September 20, 2009

  • Gloves and Strikes

    It should be noted that hand striking in K1, boxing and MMA are actually quite different for a number of different reasons.

    The most obvious is probably the rule differences: because there are no take downs in boxing and K1, your stance can be optimized to shift your upper body to avoid strikes to the head, and you can concentrate training for striking combinations that wouldn't be as easy to apply if someone were trying to grapple with you all the time. 

    Obviously the presence of kicks changes things a great deal either, as boxers don't need to defend their legs or torsos from kicks...

    However, another major difference not often discussed is the gloves.  In boxing and K1, you can put up two arms and use a passive block and pretty much at least deflect the vast majority of strikes to your head.  The glove size precludes slipping a strike between paired forearms.  The glove size makes it easier to deflect a blow, and distributes the force on your opponents head differently.

    MMA gloves are significantly smaller, allowing a different dynamic to striking and blocking.  Perhaps what might be more interesting is seeing K1 fighters using MMA gloves, under K1 rules.

    If one really wants to see striking skills, let's remove all padding, and allow people to use ridges, bare knuckles, chops, palm strikes (and I don't mean slapping), knife hands etc.  Of course the disfiguring injury rate would go up unacceptably, but... the best way to see how high the accuracy could get would be to take away all the encumbrances, and see what else a striker like Anderson Silva or Machida could sneak in through their opponents guard. 

    What's sometimes forgotten is that some of the advantages karate and other TCMs are supposed to have is body hardening of the striking surfaces.  A spear/knife hand can give you an extra 6 inches of reach, whereas a boxing glove, completely alters the profile of your spiking plane into a big blob.

    In a sense, a boxer that can knock someone out with a heavy nerfball on his fist should be able to be really dangerous with bare knuckles... I think. 

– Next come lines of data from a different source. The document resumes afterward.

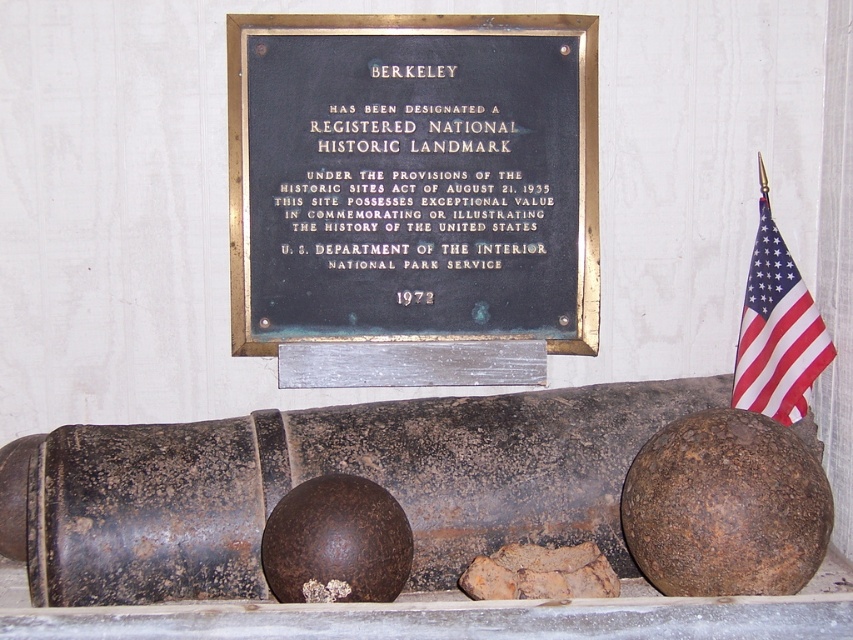 Is black metal plaque at upper center taller than red fabric flag at right?

Indeed, black metal plaque at upper center has a greater height compared to red fabric flag at right.

Is black metal plaque at upper center above red fabric flag at right?

Yes.

Does point (379, 294) lie behind point (769, 308)?

Yes, point (379, 294) is farther from viewer.

Identify the location of black metal plaque at upper center. The height and width of the screenshot is (640, 853). (412, 179).

Is rusty metal cannonball at center positioned before red fabric flag at right?

Yes, it is in front of red fabric flag at right.

Does rusty metal cannonball at center appear on the left side of red fabric flag at right?

Correct, you'll find rusty metal cannonball at center to the left of red fabric flag at right.

The height and width of the screenshot is (640, 853). What do you see at coordinates (726, 506) in the screenshot?
I see `rusty metal cannonball at center` at bounding box center [726, 506].

This screenshot has width=853, height=640. I want to click on rusty metal cannonball at center, so click(726, 506).

Who is positioned more to the left, rusty metal cannon at center or rusty metal cannonball at center?

rusty metal cannon at center is more to the left.

Image resolution: width=853 pixels, height=640 pixels. Describe the element at coordinates (335, 472) in the screenshot. I see `rusty metal cannon at center` at that location.

Identify the location of rusty metal cannon at center. (335, 472).

This screenshot has height=640, width=853. I want to click on rusty metal cannon at center, so click(x=335, y=472). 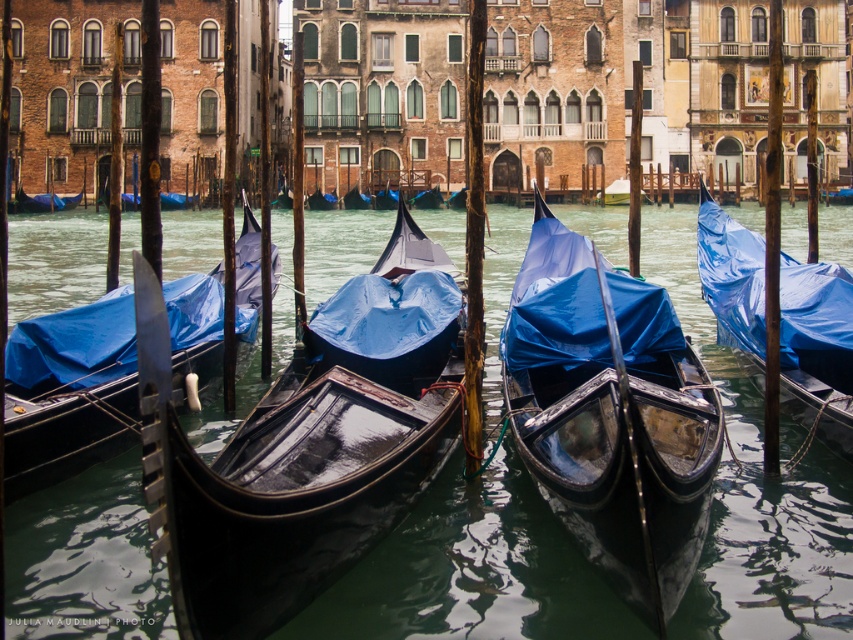 Question: Does shiny black canoe at center have a smaller size compared to blue tarpaulin gondola at center?

Choices:
 (A) yes
 (B) no

Answer: (B)

Question: Which point is farther to the camera?

Choices:
 (A) (363, 237)
 (B) (30, 436)
 (C) (786, 282)
 (D) (558, 380)

Answer: (A)

Question: Does shiny black canoe at center appear on the left side of blue tarpaulin gondola at center?

Choices:
 (A) no
 (B) yes

Answer: (B)

Question: Based on their relative distances, which object is farther from the shiny black gondola at center?

Choices:
 (A) glossy black gondolas at center
 (B) shiny black canoe at center
 (C) blue tarpaulin gondola at center

Answer: (B)

Question: Which of these objects is positioned closest to the shiny black gondola at center?

Choices:
 (A) glossy black gondolas at center
 (B) shiny black canoe at center
 (C) blue tarpaulin gondola at center

Answer: (A)

Question: Does shiny black gondola at center appear over blue tarpaulin gondola at center?

Choices:
 (A) no
 (B) yes

Answer: (A) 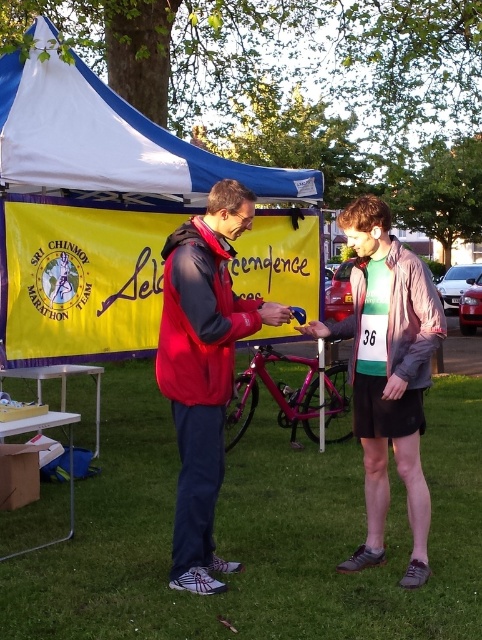 You are standing at the SRI CHINMOY MARATHON TEAM event under the blue and white canopy tent. There are two points marked in the image. The first point is at coordinates point [178,540] and the second point is at point [412,289]. If you are facing the banner, which point is closer to you?

Point [178,540] is in front of point [412,289], so it is closer to you when facing the banner.

Based on the scene description, what are the coordinates of the red fleece jacket at center?

The coordinates of the red fleece jacket at center are at point (203, 369). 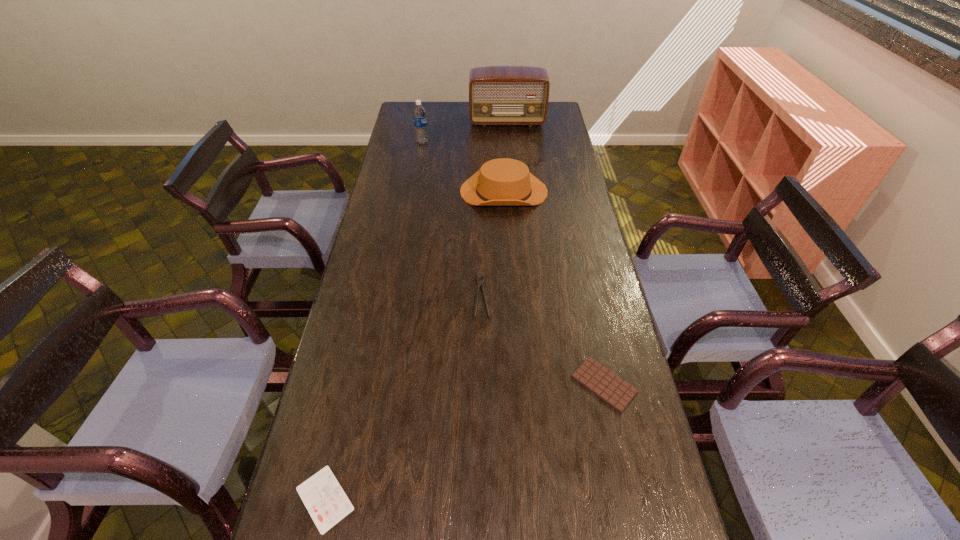 The height and width of the screenshot is (540, 960). What are the coordinates of `the nearest object` in the screenshot? It's located at pos(322,495).

The image size is (960, 540). I want to click on diary, so click(x=322, y=495).

Find the location of a particular element. The image size is (960, 540). vacant region located on the front-facing side of the radio receiver is located at coordinates (509, 146).

Locate an element on the screen. The image size is (960, 540). vacant space located on the right of the water bottle is located at coordinates (489, 143).

Find the location of a particular element. The image size is (960, 540). vacant space situated on the front-facing side of the third farthest object is located at coordinates (405, 191).

I want to click on vacant space located on the front-facing side of the third farthest object, so click(433, 191).

In order to click on free point located 0.220m on the front-facing side of the third farthest object in this screenshot , I will do `click(405, 191)`.

At what (x,y) coordinates should I click in order to perform the action: click on vacant space located 0.100m on the right of the tongs. Please return your answer as a coordinate pair (x, y). Looking at the image, I should click on (521, 296).

Identify the location of free point located on the front of the fifth tallest object. (617, 445).

I want to click on vacant region located on the back of the nearest object, so click(348, 395). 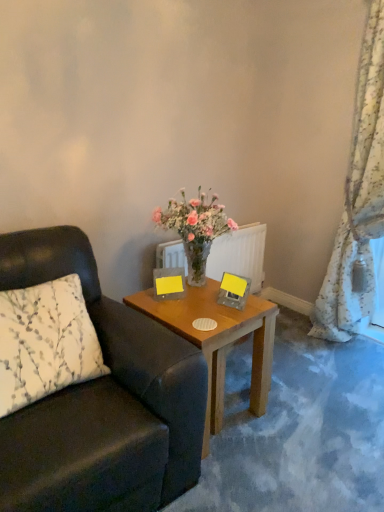 Question: Considering the positions of yellow paper at center, the 1th picture frame when ordered from right to left, and white printed fabric pillow at left in the image, is yellow paper at center, the 1th picture frame when ordered from right to left, taller or shorter than white printed fabric pillow at left?

Choices:
 (A) short
 (B) tall

Answer: (A)

Question: Does point (233, 278) appear closer or farther from the camera than point (51, 337)?

Choices:
 (A) closer
 (B) farther

Answer: (B)

Question: Estimate the real-world distances between objects in this image. Which object is closer to the wooden table at center?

    Nevertheless, I think boxing gloves change a lot of fundamental factors related to accuracy because of the equipment. 

Comments (2)

  • "disfiguring injury rate" is referring to the recipient's blows to the face, or the world of hurt experienced by the hands of the striker?

  • @wesdogg - 

    As in... injuries that result in permanent facial disfigurement, great or small...

    :)
    How's life?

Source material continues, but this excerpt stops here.